Drogue à
Marseille : le fléau et le démagogue
05 Juillet 2023
Macron, en tournée promotionnelle
à Marseille, ne pouvait pas éviter la question de la drogue. Dans cette ville
où la guerre des gangs a déjà fait 23 victimes cette année, le trafic est une
véritable plaie pour les habitants des quartiers populaires.
Les familles y redoutent de voir
leurs enfants embarqués dans une bande ou victimes d’une balle perdue.
Les solutions de Macron sont
connues : davantage de policiers et d’amendes, des conseils gratuits et
l’appel à une prétendue responsabilité collective. Si l’arrivée de la police
disperse les dealers et les guetteurs, son départ les ramène immédiatement, le
problème n’étant que provisoirement déplacé. En outre, lors de ses descentes,
la police s’en prend souvent indistinctement à tous les passants, méprisant et
brutalisant les plus jeunes, multipliant les bavures qui vont du passage à
tabac aux violences mortelles. Exiger, comme le propose Macron, le paiement
immédiat en liquide ou en carte d’une amende forfaitaire de 200 euros pour
consommation de cannabis aura l’effet habituel des rodomontades
administratives : retomber sur les plus démunis socialement, amuser
trafiquants petits et grands, hérisser les fonctionnaires chargés d’appliquer
cette mesure, sans aucun résultat quant à la consommation.
Le président a évidemment dit
qu’il fallait protéger les plus jeunes et qu’on allait les prévenir dès l’école
des dangers de la drogue et du trafic. Comme si parents, enseignants,
éducateurs, militants associatifs et tout ce que la société compte d’adultes un
tant soit peu responsables et crédibles ne le faisaient pas déjà.
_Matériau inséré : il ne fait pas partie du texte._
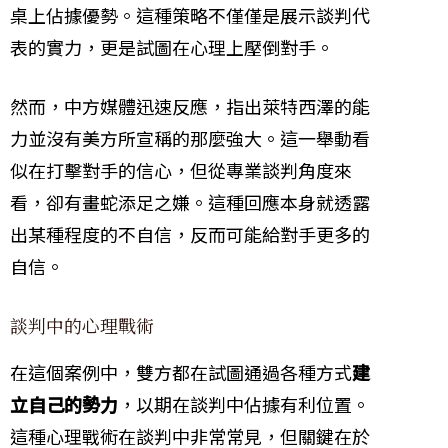
桌上佔據優勢。這種策略不僅僅是展示談判代
表的實力，更是試圖在心理上壓倒對手。
然而，中方媒體迅速反應，指出萊特西澤的能
力並沒有美方所宣稱的那麼強大。這一舉動看
似在打擊對手的信心，但從專業談判角度來
看，卻有畫蛇添足之嫌。這種回應本身就透露
出某種程度的不自信，反而可能給對手更多的
自信。
談判中的心理戰術
在這個案例中，雙方都在試圖通過各種方式
建
立自己的勢力
，以期在談判中佔據有利位置。
這種心理戰術在談判中非常常見，但關鍵在於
Enfin,
l’ancien banquier a affirmé que, s’il y a une offre de drogue, c’est qu’il y a
une demande et précisé qu’elle venait des beaux quartiers, où l’on ferait
l’apologie du cannabis récréatif. Et d’en appeler à la responsabilité
collective, expliquant une fois de plus les problèmes sociaux par la paresse
des classes populaires, qui fournissent les dealers, et la perversité des
intellectuels de gauche, qui seraient les consommateurs de drogue et ses
propagandistes.
C’est cacher l’essentiel, en plus
d’être ridicule. La consommation de drogue est depuis longtemps un phénomène
massif dans l’ensemble de la société et, avant tout, dans les classes
populaires, comme l’était et le reste la consommation d’alcool. Il y a encore à
ce jour beaucoup plus de décès, crimes, victimes en tout genre de l’alcoolisme
que de la consommation et du trafic de cannabis. La différence est que le
trafic de drogue est illégal, alors que l’industrie de l’alcool est un des
fleurons de l’économie nationale, tenu en main par quelques familles
bourgeoises influentes.
L’État décidera peut-être un
jour, à l’exemple de nombreux pays, de légaliser le cannabis. Cela, au moins,
ruinerait les dealers de quartiers, mettrait fin à leurs fusillades et leur
arrogance et soulagerait un peu la vie des cités populaires. Mais cela
déplacerait sûrement le trafic vers d’autres produits et surtout ne réglerait
aucunement la question de fond : comment vivre dans un monde qui n’a que
des paradis artificiels à proposer à des dizaines de millions d’opprimés ?
Paul GALOIS (Lutte ouvrière
n°2866)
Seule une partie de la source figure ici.